Criminals are using real estate transactions to launder dirty money in the Philippines, a top official of the Anti-Money Laundering Council revealed.
AMLC Executive Director Atty. Mel Racela confirmed this during a Senate hearing on Wednesday after lawmakers asked him why real estate developers and brokers should report cash transactions worth ₱1 million to AMLC.
AMLC has been proposing to include them as covered persons under the Republic Act 9160 or Anti-Money Laundering Act (AMLA).
“There are also several estate assets found to be related to terrorism financing which are the subject of existing freeze orders,” Racela told senators during the hearing on the proposed amendments to AMLA.
Racela cited as an example the Maute Group that attacked Marawi City and clashed with state forces in 2017.
He said the AMLC has earlier frozen the ISIS-inspired armed group’s 120-hectare training ground in Lanao del Sur.
The AMLC chief said real estate transactions allow integration of illicit funds into the legal economy, while serving as a safe investment.
Racela added that real estate provides a “veneer of respectability, legitimacy, and normality” to the criminal funds.
“Real estate is as attractive to criminals as it is to any investor, prices being generally stable and likely to appreciate over time,” Racela explained, adding that the property also can be used as a second home or rented out to generate income.
AMLC data showed real estate assets account for 22% of total assets and properties that are subject of AMLC civil forfeiture proceedings.
Racela said these assets have an estimated value of ₱861 million (US$17.71 million) as of October 22.
The AMLC has confiscated so far, through civil forfeiture, ₱26.78 million (US$551 thousand) worth of real estate assets.
He explained most of these are connected to drug trafficking cases of the Parojinog political clan in Ozamis City.
A looming deadline
The Philippines is racing against time to avoid being “grey-listed” by the international body Financial Action Task Force.
FATF periodically reviews and grey-lists nations considered to be high-risk when it comes to money laundering.
The Philippine government has until February 2021 to implement and prove that its anti-money laundering reforms are effective.
FATF members then have four months to assess and decide if the Philippines did enough to counter money laundering.
Racela said if the Philippines is grey-listed, financial institutions overseas will be stricter on transactions involving Filipinos.
He added Filipinos abroad may have to spend more when sending cash remittances to their families here, among other repercussions.
“For OFWs, higher cost of remittance means less money for the family.

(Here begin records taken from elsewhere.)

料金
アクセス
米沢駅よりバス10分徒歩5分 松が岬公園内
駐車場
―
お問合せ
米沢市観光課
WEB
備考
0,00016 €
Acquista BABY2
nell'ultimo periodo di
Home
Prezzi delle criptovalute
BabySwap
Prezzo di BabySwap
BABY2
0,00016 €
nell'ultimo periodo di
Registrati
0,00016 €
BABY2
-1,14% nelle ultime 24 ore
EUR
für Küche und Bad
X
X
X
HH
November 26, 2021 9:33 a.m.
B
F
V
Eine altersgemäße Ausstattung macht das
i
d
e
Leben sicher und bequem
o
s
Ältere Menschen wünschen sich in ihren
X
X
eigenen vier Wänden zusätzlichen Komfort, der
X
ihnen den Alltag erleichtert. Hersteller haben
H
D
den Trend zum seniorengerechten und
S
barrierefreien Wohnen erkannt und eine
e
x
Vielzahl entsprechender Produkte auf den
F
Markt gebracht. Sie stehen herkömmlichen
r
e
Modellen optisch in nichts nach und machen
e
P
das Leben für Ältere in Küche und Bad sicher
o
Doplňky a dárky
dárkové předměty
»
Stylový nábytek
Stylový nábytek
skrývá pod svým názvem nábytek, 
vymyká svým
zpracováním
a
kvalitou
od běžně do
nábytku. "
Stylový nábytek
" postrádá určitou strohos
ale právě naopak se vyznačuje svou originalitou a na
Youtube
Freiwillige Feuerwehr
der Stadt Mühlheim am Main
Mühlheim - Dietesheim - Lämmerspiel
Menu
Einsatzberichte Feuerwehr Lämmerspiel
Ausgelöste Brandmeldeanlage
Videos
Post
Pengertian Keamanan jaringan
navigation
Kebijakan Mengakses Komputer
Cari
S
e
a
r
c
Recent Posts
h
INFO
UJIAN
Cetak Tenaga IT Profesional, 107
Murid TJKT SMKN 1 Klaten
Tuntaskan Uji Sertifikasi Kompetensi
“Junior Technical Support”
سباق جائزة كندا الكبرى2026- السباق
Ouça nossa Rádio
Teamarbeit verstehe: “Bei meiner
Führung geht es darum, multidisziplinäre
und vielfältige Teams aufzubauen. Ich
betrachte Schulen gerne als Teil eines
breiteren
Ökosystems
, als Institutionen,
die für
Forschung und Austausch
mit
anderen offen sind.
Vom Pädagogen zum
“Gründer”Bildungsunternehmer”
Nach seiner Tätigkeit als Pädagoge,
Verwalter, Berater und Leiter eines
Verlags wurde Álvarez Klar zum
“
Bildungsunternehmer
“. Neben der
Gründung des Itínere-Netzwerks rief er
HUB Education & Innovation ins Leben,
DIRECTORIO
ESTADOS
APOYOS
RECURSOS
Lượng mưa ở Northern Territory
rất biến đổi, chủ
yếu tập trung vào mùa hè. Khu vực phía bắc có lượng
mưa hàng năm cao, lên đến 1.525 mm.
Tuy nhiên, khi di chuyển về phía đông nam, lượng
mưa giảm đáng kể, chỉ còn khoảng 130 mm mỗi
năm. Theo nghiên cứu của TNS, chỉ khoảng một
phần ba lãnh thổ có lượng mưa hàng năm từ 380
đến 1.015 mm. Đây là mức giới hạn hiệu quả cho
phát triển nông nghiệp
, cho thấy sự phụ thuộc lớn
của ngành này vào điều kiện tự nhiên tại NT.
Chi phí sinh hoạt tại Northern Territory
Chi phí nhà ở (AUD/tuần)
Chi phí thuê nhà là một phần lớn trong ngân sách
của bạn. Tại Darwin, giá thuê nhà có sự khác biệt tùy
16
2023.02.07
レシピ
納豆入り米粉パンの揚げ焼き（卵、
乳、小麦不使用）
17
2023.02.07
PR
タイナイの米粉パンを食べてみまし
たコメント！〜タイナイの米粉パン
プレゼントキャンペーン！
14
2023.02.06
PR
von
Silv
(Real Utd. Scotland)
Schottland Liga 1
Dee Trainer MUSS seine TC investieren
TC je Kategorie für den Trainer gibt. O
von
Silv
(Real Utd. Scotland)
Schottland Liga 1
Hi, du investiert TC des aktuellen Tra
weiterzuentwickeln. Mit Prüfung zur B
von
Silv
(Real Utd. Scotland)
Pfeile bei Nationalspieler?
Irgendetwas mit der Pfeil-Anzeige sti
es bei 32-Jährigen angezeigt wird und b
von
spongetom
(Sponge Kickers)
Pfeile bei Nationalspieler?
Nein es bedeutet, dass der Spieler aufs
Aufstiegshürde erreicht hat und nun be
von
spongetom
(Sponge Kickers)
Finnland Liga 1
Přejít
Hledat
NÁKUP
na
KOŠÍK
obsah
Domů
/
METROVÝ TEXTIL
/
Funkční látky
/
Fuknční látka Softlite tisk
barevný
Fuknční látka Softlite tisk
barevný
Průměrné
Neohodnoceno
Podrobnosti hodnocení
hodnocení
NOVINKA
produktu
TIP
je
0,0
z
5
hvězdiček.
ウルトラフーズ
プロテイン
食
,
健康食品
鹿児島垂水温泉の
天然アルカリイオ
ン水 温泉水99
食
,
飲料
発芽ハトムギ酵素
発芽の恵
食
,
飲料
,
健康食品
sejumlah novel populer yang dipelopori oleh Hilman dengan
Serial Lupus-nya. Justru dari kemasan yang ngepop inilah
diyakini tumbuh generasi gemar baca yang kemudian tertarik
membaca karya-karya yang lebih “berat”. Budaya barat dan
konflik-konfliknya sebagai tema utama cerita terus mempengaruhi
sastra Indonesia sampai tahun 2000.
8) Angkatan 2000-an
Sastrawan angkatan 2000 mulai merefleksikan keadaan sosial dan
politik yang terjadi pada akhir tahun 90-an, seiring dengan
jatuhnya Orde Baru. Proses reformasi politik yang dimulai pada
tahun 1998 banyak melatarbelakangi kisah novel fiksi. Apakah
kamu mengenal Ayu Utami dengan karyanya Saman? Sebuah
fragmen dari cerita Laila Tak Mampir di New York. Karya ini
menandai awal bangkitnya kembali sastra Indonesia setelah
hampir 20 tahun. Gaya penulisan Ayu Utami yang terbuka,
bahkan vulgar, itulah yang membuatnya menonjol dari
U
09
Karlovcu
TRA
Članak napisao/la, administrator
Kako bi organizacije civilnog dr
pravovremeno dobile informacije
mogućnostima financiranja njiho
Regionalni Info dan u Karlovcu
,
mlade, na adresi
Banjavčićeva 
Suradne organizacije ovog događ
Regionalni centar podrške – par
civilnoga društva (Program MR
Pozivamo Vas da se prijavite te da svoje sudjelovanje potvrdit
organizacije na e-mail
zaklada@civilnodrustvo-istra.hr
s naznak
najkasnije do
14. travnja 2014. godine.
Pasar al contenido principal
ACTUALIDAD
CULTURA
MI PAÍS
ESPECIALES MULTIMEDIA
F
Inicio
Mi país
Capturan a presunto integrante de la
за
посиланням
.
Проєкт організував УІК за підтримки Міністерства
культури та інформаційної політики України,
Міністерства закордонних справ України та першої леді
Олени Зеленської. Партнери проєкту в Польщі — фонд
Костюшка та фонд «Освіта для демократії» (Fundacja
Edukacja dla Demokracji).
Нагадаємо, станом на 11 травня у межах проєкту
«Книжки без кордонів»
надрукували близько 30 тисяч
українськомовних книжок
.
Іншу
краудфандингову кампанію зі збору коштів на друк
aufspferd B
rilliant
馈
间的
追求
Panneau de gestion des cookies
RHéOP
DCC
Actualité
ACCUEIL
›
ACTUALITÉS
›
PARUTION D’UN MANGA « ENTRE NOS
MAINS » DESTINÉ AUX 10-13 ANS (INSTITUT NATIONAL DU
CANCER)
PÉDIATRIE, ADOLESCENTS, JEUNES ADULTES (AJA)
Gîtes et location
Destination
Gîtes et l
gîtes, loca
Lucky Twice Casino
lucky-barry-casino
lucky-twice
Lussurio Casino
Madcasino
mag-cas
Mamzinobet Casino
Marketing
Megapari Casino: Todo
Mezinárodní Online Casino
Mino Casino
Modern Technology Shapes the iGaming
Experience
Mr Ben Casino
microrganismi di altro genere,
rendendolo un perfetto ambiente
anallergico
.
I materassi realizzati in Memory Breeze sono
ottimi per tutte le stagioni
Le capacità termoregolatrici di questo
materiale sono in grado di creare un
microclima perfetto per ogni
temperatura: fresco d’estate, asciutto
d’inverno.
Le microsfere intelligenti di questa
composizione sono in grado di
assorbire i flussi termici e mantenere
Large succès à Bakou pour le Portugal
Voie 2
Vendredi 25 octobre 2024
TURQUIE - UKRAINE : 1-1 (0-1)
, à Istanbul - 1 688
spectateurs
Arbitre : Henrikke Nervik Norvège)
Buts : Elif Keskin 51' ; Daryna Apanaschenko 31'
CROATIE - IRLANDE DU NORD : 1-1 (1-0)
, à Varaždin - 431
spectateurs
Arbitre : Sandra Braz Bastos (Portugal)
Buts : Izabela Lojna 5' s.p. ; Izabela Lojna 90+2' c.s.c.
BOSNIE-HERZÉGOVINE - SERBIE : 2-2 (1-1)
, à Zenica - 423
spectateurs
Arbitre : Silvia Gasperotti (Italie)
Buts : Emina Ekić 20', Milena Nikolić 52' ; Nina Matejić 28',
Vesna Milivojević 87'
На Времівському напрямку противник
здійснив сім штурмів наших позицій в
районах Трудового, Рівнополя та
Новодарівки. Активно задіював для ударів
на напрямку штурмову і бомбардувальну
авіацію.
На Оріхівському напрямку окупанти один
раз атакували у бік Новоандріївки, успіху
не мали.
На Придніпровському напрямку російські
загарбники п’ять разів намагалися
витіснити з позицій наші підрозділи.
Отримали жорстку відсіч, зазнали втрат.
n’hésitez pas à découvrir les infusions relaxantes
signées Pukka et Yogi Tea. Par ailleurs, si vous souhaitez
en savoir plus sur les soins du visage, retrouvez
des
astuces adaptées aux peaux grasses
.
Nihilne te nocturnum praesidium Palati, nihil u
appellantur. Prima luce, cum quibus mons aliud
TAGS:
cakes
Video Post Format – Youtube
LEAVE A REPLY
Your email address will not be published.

A five- to 10-day delay will mean two to four percent reduction of annual foreign currency remittances,” the AMLC said.
Among the gray-listed countries are Southeast Asian neighbors Cambodia and Myanmar, as well as Pakistan, Syria, and Yemen.
Other countries on FATF’s gray list are Albania, The Bahamas, Barbados, Botswana, Ghana, Iceland, Jamaica, Mauritius, Nicaragua, Panama, Uganda, and Zimbabwe.
‘Too much of a burden’
Senate Minority Leader Franklin Drilion, however, said the Registry of Deeds should be one to report these transactions to AMLC.
The RD stores records of all original land titles in a city or town, while the current property owner keeps a duplicate certificate.
Drilon explained that mandating real estate professionals to report cash transactions of at least ₱1 million to AMLC is too much for a task.
“Ito po mga individual practitioners, maliliit po ito. Housewives who would engage in real estate brokering to earn additional income on the side. Can you imagine the burden on this industry?” Drilon told Racela. “Wala na pong gagawin itong mga real estate agents kung hindi mag-report sa AMLC.”
[Translation: These individual practitioners are small. Housewives who would engage in real estate brokering to earn additional income on the side. Can you imagine the burden on this industry? These real estate agents won’t do anything but report to the AMLC.]
The veteran senator added that the AMLC, which has over 100 employees, can’t track each and every transaction reported to them.
He also said potential customers may get scared of buying properties in the country due to the said “intrusion” on their privacy.
Senator Imee Marcos meanwhile added that FATF’s requirements are too much for a sovereign country like the Philippines.
Marcos suggested the AMLC instead focus on running after cash smuggling and other kinds of money laundering activities.
“Parang napakahirap naman, palawak na ng palawak itong coverage nila [FATF] na makakapinsala na sa ating taumbayan,” Marcos said.
[Translation: It’s very difficult, their coverage is now bigger and might affect the community.]
Post-transaction reporting ‘not enough’
Racela responded by saying they have put up an online system where brokers can report these deals in a matter of minutes.
He added that the Land Registration Authority is already obligated to report real estate transactions of over P500,000 to the AMLC.
The FATF, however, still found this method of tracking potential money laundering schemes as ‘insufficient,’ Racela explained,
He said the same goes for the RD since it is only a repository of transactions that have been done already.
“They [FATF] included in our recommendation that real estate agents and developers be included as covered persons in the Anti-Money Laundering Act,” Racela said.
The FATF assesses countries’ anti-money laundering efforts based on both technical compliance and effectiveness of reforms.
He said FATF is very specific that the Philippines’ technical compliance is based on whether or not the amendments are passed.
“If we do not specifically include real estate agents and developers, then the FATF will not definitely consider our compliance if we just impose on the Register of Deeds as an obligation,” he added.